Activity - For each line below that contains the word "wild", return that line.

Data supplied -
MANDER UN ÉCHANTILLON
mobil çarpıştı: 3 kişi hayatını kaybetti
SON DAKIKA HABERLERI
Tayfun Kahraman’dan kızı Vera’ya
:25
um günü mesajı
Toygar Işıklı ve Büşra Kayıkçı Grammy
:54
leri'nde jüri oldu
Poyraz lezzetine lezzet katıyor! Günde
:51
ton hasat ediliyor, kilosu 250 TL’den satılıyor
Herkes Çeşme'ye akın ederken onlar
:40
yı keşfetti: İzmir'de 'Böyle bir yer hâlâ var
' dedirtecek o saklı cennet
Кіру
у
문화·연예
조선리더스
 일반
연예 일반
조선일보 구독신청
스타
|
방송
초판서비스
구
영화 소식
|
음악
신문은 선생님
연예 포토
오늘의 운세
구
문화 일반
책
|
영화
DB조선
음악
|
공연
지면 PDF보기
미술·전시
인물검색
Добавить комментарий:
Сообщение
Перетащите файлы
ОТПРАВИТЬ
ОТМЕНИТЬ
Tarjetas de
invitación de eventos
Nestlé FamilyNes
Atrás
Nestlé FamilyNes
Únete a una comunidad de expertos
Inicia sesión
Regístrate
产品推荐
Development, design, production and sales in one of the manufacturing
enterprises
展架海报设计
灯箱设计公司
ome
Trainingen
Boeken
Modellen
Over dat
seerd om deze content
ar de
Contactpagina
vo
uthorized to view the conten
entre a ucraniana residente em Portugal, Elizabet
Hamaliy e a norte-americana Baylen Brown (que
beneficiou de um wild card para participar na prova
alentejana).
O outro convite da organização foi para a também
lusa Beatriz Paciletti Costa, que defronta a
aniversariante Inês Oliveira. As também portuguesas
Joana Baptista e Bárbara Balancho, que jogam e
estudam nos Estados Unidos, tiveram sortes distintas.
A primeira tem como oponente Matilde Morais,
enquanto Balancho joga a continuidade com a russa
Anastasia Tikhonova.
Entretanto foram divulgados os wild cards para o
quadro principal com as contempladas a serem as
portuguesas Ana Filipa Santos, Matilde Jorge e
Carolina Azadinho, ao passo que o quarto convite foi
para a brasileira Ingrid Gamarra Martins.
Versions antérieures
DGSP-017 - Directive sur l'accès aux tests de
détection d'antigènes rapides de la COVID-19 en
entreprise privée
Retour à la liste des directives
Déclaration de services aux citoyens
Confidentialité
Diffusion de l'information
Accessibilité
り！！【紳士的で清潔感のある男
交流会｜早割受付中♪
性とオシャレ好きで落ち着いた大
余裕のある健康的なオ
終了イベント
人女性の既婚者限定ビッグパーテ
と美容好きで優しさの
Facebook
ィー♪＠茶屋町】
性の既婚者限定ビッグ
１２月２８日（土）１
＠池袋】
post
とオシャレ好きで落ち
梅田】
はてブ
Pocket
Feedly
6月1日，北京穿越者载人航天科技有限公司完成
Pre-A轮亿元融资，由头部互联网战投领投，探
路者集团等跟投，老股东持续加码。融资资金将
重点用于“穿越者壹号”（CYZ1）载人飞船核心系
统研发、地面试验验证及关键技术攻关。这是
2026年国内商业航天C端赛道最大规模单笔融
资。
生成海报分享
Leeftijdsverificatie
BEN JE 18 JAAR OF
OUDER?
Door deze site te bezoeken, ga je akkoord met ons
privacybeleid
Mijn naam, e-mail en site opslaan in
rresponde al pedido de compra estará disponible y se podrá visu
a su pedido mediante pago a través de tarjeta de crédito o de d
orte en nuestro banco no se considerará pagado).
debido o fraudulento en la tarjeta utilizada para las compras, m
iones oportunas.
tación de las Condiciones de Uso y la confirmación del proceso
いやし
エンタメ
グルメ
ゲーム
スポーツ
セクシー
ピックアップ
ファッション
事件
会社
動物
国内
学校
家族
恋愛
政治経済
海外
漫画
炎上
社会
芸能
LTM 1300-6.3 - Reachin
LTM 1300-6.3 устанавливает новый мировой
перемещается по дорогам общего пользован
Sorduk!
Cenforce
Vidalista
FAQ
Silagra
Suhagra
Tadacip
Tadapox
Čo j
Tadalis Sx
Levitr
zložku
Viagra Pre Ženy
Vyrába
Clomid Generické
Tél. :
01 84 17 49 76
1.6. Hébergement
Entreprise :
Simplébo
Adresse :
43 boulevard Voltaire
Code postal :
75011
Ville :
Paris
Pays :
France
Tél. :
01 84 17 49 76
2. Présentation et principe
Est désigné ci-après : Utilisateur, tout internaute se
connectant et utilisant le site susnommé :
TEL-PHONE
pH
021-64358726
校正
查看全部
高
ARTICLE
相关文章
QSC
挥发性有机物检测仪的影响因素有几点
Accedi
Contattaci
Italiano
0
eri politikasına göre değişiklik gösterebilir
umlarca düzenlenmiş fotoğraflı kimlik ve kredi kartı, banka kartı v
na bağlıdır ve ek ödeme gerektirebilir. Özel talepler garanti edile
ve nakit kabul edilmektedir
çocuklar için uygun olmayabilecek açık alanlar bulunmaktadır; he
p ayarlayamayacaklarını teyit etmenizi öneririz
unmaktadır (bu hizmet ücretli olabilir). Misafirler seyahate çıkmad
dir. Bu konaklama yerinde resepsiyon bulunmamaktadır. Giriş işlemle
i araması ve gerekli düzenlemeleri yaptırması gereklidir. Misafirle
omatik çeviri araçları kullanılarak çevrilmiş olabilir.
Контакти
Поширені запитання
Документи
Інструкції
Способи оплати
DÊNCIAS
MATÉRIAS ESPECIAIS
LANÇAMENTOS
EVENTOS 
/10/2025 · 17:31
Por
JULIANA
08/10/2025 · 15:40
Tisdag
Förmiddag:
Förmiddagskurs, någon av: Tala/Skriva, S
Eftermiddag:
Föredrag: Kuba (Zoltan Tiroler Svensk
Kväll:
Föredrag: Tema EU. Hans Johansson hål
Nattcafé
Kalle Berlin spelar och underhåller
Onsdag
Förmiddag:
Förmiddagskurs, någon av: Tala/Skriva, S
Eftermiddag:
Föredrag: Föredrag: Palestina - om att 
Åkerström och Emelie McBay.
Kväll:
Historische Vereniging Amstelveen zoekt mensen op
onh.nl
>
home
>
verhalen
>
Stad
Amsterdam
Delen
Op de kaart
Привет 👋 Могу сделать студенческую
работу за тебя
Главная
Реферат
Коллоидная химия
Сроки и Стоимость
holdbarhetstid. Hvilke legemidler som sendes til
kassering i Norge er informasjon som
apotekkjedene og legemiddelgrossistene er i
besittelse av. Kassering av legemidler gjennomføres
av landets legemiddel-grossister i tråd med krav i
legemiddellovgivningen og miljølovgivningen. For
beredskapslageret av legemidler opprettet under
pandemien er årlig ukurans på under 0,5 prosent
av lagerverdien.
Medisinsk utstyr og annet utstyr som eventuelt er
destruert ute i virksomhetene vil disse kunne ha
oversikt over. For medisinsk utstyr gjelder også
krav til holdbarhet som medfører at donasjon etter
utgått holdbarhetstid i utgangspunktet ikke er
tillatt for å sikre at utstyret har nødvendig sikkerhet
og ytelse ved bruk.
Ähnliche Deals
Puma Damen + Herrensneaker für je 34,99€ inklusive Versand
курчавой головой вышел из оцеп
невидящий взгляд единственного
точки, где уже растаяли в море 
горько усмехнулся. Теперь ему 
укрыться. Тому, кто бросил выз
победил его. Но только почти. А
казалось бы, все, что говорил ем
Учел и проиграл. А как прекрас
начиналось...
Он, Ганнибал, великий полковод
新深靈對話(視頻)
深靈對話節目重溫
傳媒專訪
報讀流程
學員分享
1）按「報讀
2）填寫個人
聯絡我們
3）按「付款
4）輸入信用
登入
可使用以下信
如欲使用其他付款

Reply to the task -
beneficiou de um wild card para participar na prova
Entretanto foram divulgados os wild cards para o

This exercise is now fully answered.